209. The power of the great (IV)
The case of Democratic Kampuchea, as Cambodia was known under the Khmer Rouge, is sometimes brought up by the right as an example of the absolute horrors of communism. Under Pol Pot, the country lost about a third of her population—roughly two million people in just four years. This makes Pol Pot’s Cambodia, on a per capita basis, the worst mass murder in history. However, the story of Cambodia has little resonance in the West, for much the same reason as you will find shops and products called “Hitler” in India and Indochina. The Asians are too different from us to feel much empathy towards them, even their women seem to have slightly dead black eyes—inscrutable, you might say.
For the Asians, “Hitler” is just some powerful warlord—almost a joke—and for us men like Mao and Pol Pot are unreal, fodder for ironic t-shirts; the endless stream of humanity in India and China flows on, barely missing an odd 40 million people here or there. We remember the German history of massacre because, frankly, we expected better from the Germans—Asiatic cruelty is not a Western approach; hence only Hitler’s camps seem real to us, the Jews, especially the Ashkenazi, being recognisably European.
Yet Pol Pot’s Cambodia is not really a model of Marxism at its worst; it stands for leftism in the most general sense, including the Parliamentarians of the English Civil War and, particularly, the French Revolution. Pol Pot grew up on the periphery of the Cambodian royal court; he went to France to study radio engineering and it was there he imbibed Marxism. He knew, however, that quasi-feudal Cambodia was more like France in 1789 than Russia in 1917, so he consciously modelled his revolution on the French Revolution.
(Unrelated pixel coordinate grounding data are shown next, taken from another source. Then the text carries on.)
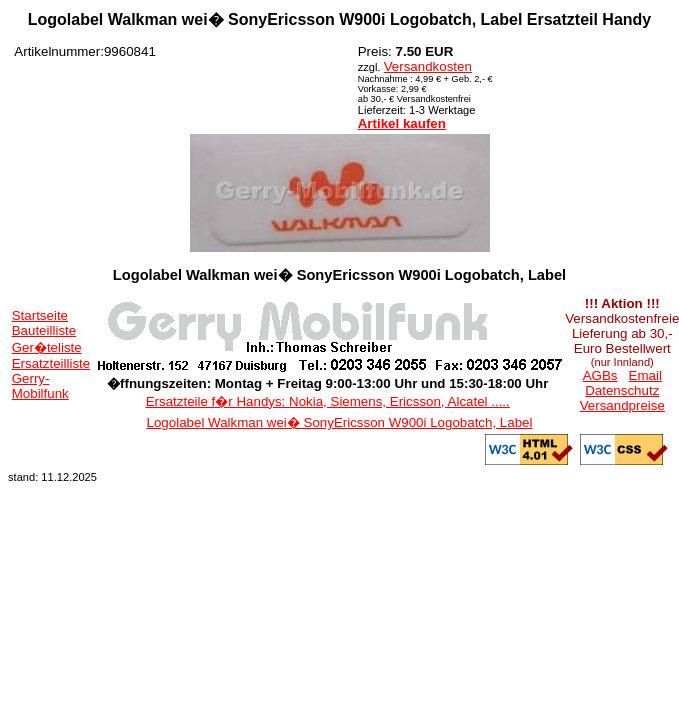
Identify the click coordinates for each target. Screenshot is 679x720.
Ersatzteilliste (51, 363)
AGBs (600, 375)
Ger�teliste (47, 347)
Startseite (40, 315)
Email (645, 375)
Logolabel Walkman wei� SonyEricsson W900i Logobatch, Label (340, 422)
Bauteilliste (44, 330)
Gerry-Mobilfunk (40, 386)
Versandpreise (622, 405)
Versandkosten (428, 66)
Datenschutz (622, 390)
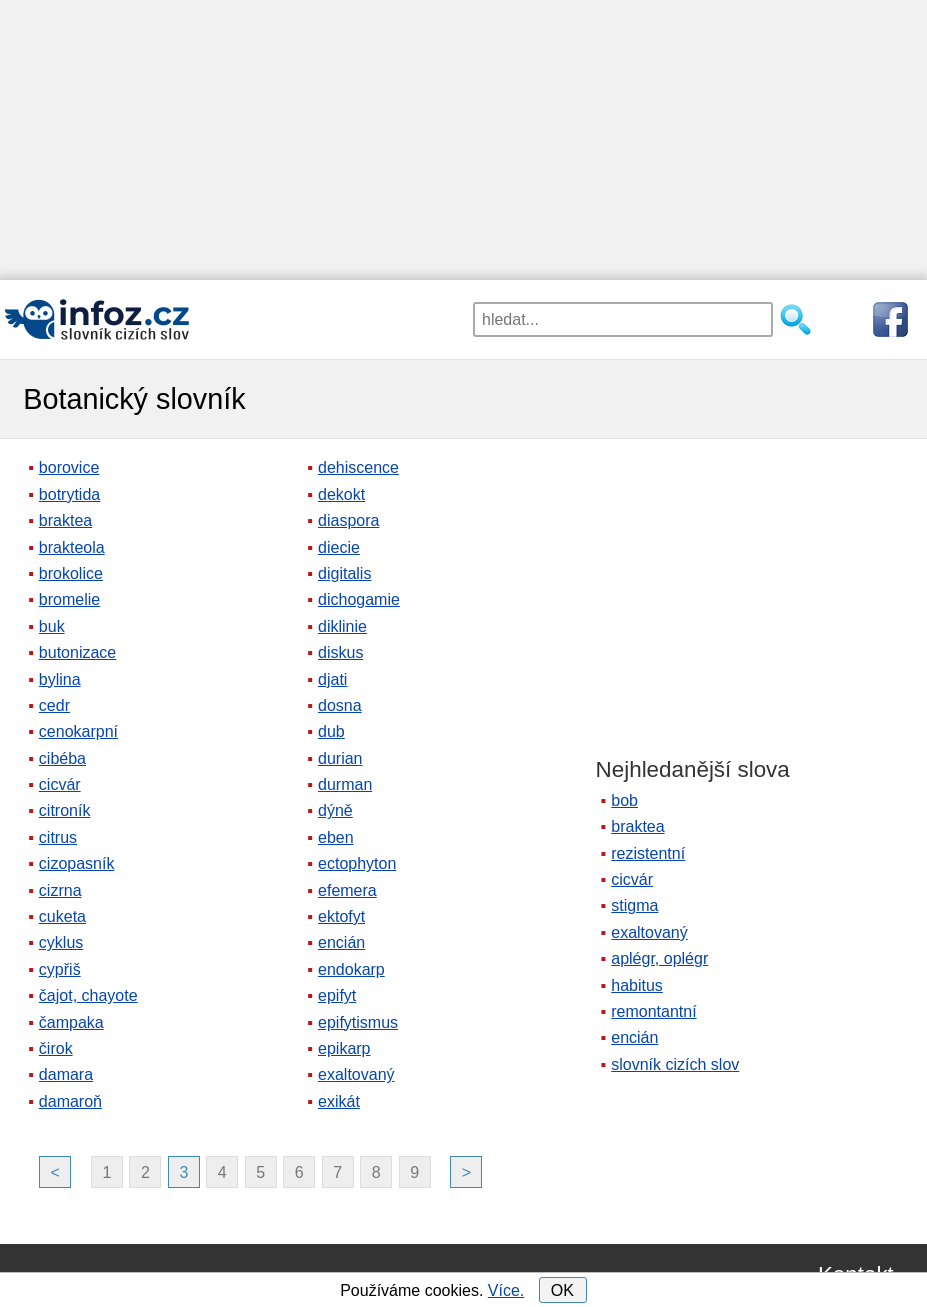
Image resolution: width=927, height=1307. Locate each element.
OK (562, 1290)
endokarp (351, 969)
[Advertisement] (463, 140)
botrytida (69, 494)
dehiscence (358, 467)
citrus (58, 837)
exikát (339, 1101)
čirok (56, 1048)
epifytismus (358, 1022)
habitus (637, 985)
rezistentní (648, 853)
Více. (506, 1290)
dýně (335, 810)
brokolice (71, 573)
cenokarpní (78, 731)
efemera (347, 890)
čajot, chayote (88, 995)
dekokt (341, 494)
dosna (340, 705)
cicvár (60, 784)
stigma (634, 905)
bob (624, 800)
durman (345, 784)
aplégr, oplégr (659, 958)
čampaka (71, 1022)
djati (332, 679)
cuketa (62, 916)
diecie (339, 547)
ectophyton (357, 863)
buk (52, 626)
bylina (60, 679)
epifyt (337, 995)
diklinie (342, 626)
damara (66, 1074)
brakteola (72, 547)
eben (336, 837)
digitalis (344, 573)
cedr (54, 705)
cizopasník (77, 863)
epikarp (344, 1048)
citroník (65, 810)
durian (340, 758)
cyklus (61, 942)
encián (341, 942)
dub (331, 731)
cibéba (62, 758)
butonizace (77, 652)
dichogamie (359, 599)
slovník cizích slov (675, 1064)
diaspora (348, 520)
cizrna (60, 890)
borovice (69, 467)
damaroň (70, 1101)
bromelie (69, 599)
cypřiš (60, 969)
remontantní (653, 1011)
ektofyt (341, 916)
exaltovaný (356, 1074)
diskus (340, 652)
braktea (65, 520)
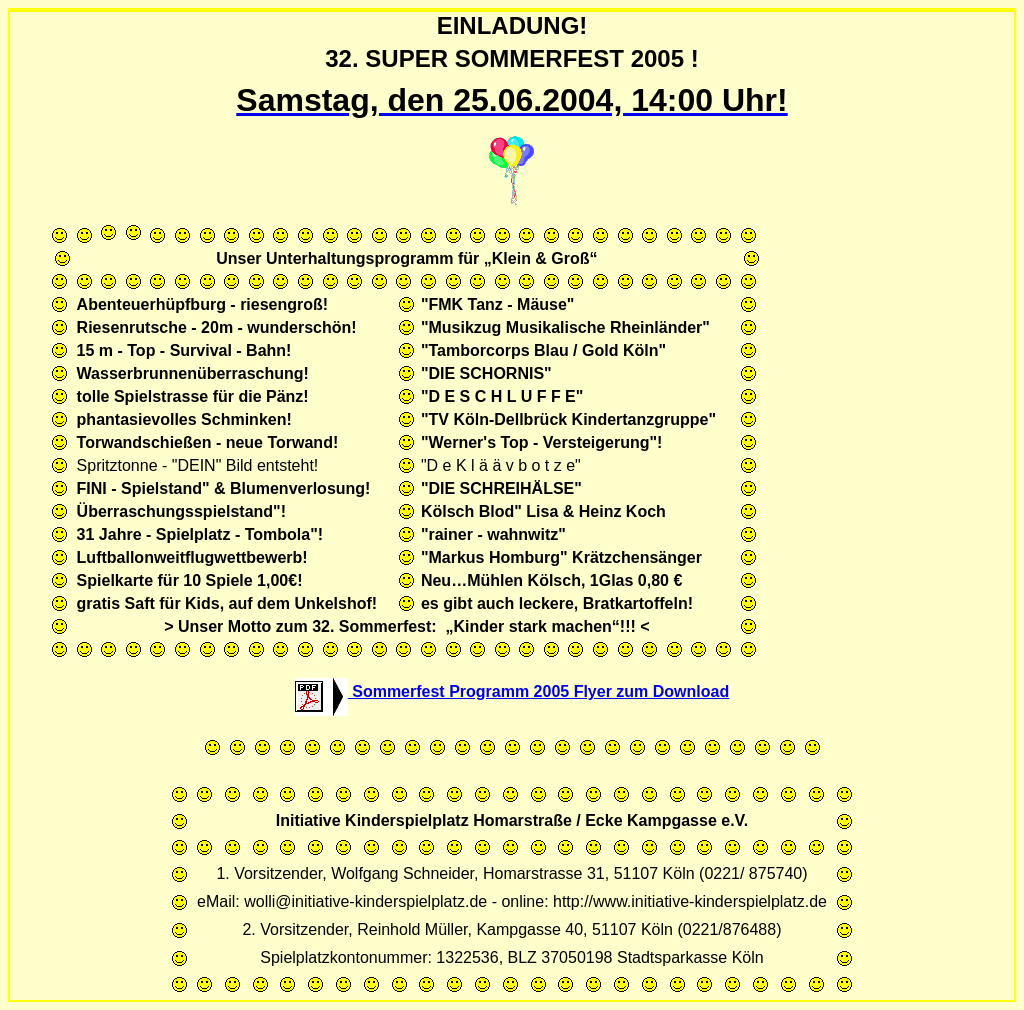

And so he declared “Year Zero” in Cambodia; while it is true the Bolsheviks reformed the calendar in Russia, the notion of an entirely new calendar that commences with the Revolution comes from the French Revolution, not the Bolsheviks.
This explains why, in many ways, Democratic Kampuchea seemed “unMarxist”; it was a more simple form of egalitarian utopian thought. Similarly, Mao, in his student days, was an anarchist, not a Marxist; and, as with his erstwhile ally Pol Pot, he never really shed what Marxists like to call “utopian socialism”, as opposed to the supposedly “scientific” socialism of Marxism. These were highly “moral” men. Pol Pot’s revolution contained a genuine fury against any kind of achievement; notoriously, people who wore glasses were killed—remnants of a corrupt intellectual elite, supposedly; but Marxism usually venerates the technician: Pol Pot, as a pure leftist, hated any distinguishing features, even those nominally useful to the revolution.
Pol Pot evacuated the cities and put the population to work in barrack-like communes; they would be purified by the soil. This is shot through with the romanticism of Rousseau—fear of the corrupting influence of civilisation—and not the veneration of industry found in Marx and Lenin. Leftists weakly claim that this attitude and the callousness of the Khmer Rouge derived from Buddhism and the indifference it taught; yet anyone who knows Buddhism and French liberalism can see that the callousness on display had the hallmarks of the Enlightenment’s Encyclopédistes, not the infinite compassion of the Bodhisattva. Rightists of the anarcho-primitivist variety sometimes fall for the rural appeal of poetic Mao and Pol Pot, great deindustrialisers; but this is illusion, neither man bound people to the soil on family-based Confucian or Buddhist peasant plots—they placed them in perverted communes overseen by networks of informants.
Pol Pot’s Cambodia was eventually terminated by the Soviet-backed Vietnamese, the Marxists against the French revolutionaries. It stands as an example of leftism in essence: a purity spiral to complete egalitarianism that seeks to absolutely level the strong, the able, the intellectual, and the family—all ground down to the true equality of the grave. This is what leftism can bring—even America’s non-Marxist progressivism, so enamoured with moralised racial politics.